VAFT (Versatile Analysis Framework for Tokamak) python libray provides modular and extensible Python routines for data access, analysis, modeling, and visualization. 
Its primary modules include:

#### Database Module

* Accesses both legacy SQL and HSDS-based databases.
* Performs dynamic queries aligned with IMAS IDS.

#### Formula Module

* Offers reusable formulae for equilibrium parameters, tokamak circuit equations, and Green’s functions.
* Interacts with OMAS objects to provide derived parameters.

#### Plot Module

* Enables versatile visualization, including scatter plots, time-series, and spatial mappings.
* Facilitates comparative analysis between experiments and simulations.

#### Process Module

* Manages preprocessing of diagnostic data, including outlier detection, signal conditioning, and indexing based on plasma characteristics (e.g., plasma current onset).

#### OMAS Module

* Simplifies interactions with OMAS APIs and IDS structures.
* Manages derived parameter updates, time conversions, and API abstractions.

#### Machine Mapping Module

* Translates raw diagnostic data into structured IDS-compliant ODS objects.

#### Code Module

* Interfaces with simulation tools (EFIT, CHEASE, GPEC).
* Handles simulation execution and data conversion to IMAS formats.

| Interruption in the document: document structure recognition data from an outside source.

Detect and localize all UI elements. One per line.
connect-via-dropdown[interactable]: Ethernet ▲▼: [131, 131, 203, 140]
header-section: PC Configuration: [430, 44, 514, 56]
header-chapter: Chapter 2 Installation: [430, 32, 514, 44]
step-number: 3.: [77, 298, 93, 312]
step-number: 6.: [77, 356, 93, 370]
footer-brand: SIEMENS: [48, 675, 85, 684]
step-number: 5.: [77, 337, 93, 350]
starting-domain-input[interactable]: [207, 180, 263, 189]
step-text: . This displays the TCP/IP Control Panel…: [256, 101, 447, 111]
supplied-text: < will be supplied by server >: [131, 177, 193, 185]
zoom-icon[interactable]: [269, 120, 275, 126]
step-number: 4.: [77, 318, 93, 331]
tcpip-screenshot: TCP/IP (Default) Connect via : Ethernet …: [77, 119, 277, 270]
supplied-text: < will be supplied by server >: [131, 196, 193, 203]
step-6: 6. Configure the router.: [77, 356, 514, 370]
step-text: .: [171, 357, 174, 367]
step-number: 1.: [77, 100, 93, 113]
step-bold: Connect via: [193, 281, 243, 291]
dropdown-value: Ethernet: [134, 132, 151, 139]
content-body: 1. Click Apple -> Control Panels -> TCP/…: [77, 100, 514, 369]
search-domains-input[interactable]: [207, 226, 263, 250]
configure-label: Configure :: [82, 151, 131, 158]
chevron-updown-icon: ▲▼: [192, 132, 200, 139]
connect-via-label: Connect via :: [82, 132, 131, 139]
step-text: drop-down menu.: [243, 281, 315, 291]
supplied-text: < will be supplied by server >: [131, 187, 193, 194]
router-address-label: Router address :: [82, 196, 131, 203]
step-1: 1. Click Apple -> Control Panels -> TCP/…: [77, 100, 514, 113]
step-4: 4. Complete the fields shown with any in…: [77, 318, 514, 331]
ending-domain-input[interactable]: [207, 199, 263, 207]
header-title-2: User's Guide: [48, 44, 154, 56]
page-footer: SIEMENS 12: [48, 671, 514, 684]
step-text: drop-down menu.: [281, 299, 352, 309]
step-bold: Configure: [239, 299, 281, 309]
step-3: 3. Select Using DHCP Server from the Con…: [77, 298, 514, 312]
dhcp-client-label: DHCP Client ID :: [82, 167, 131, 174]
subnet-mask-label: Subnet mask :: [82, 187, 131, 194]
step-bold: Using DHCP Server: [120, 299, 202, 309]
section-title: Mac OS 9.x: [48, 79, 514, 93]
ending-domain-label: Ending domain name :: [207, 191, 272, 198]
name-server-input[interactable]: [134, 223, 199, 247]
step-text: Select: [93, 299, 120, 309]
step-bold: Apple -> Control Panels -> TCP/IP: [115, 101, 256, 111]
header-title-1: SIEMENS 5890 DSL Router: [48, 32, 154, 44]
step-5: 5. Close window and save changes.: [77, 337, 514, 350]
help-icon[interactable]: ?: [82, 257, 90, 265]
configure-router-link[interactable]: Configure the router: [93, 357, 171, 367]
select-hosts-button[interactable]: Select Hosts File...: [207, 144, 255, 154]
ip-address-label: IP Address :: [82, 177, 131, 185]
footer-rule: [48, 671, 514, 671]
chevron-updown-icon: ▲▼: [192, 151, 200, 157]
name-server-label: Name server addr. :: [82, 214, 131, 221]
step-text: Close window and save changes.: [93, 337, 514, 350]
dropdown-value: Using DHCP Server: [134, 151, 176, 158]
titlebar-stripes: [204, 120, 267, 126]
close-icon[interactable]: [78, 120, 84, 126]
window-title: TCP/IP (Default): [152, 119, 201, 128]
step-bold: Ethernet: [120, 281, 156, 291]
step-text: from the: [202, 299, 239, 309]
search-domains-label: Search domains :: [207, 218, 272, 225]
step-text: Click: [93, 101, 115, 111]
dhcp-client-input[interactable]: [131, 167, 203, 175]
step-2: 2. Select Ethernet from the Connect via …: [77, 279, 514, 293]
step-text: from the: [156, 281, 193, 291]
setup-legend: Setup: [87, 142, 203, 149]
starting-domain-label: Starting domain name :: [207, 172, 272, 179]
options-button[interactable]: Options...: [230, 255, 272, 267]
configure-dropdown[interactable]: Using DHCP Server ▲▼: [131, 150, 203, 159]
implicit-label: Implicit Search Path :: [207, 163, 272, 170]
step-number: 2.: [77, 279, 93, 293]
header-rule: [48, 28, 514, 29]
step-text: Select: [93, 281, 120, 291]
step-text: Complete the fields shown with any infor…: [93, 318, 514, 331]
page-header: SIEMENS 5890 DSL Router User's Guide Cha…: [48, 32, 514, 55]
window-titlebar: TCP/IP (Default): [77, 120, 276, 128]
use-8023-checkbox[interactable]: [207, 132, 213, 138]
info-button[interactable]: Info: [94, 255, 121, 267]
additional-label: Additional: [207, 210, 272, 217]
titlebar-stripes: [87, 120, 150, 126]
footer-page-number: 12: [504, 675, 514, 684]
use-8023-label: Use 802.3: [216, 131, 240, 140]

### 3. Data Processing Pipeline

Using Snakemake workflow management system, VEST integrated data analysis platform orchestrates the data pipeline, ensuring reproducibility and traceability across multiple processing steps:
* **Diagnostics Processing**: Automated trimming, calibration, integration, and storage of routinely acquired signals. Also automatic update newly uploaded diagnostic file data.
* **Electromagnetic Modeling**: Eddy current calculation through 2D geometry representation and response matrix computation.
* **Magnetic Equilibrium Reconstruction (EFIT)**: Equilibrium fitting using magnetic diagnostics and eddy current profiles.
* **Equilibrium Refinement (CHEASE)**: Refinement of EFIT results for enhanced accuracy and convergence.
* **Linear MHD Stability Analysis (GPEC - DCON/RDCON/STRIDE)**: Evaluation of linear stability of plasma ($\delta W$ using DCON, $\Delta^\prime using RDCON, STRIDE Code).
* **Core Profile Fitting**: Kinetic diagnostics mapping onto equilibrium profiles for core electron temperature and density estimation.

Also based on these dataset, data mining conducted to extract insights from dataset.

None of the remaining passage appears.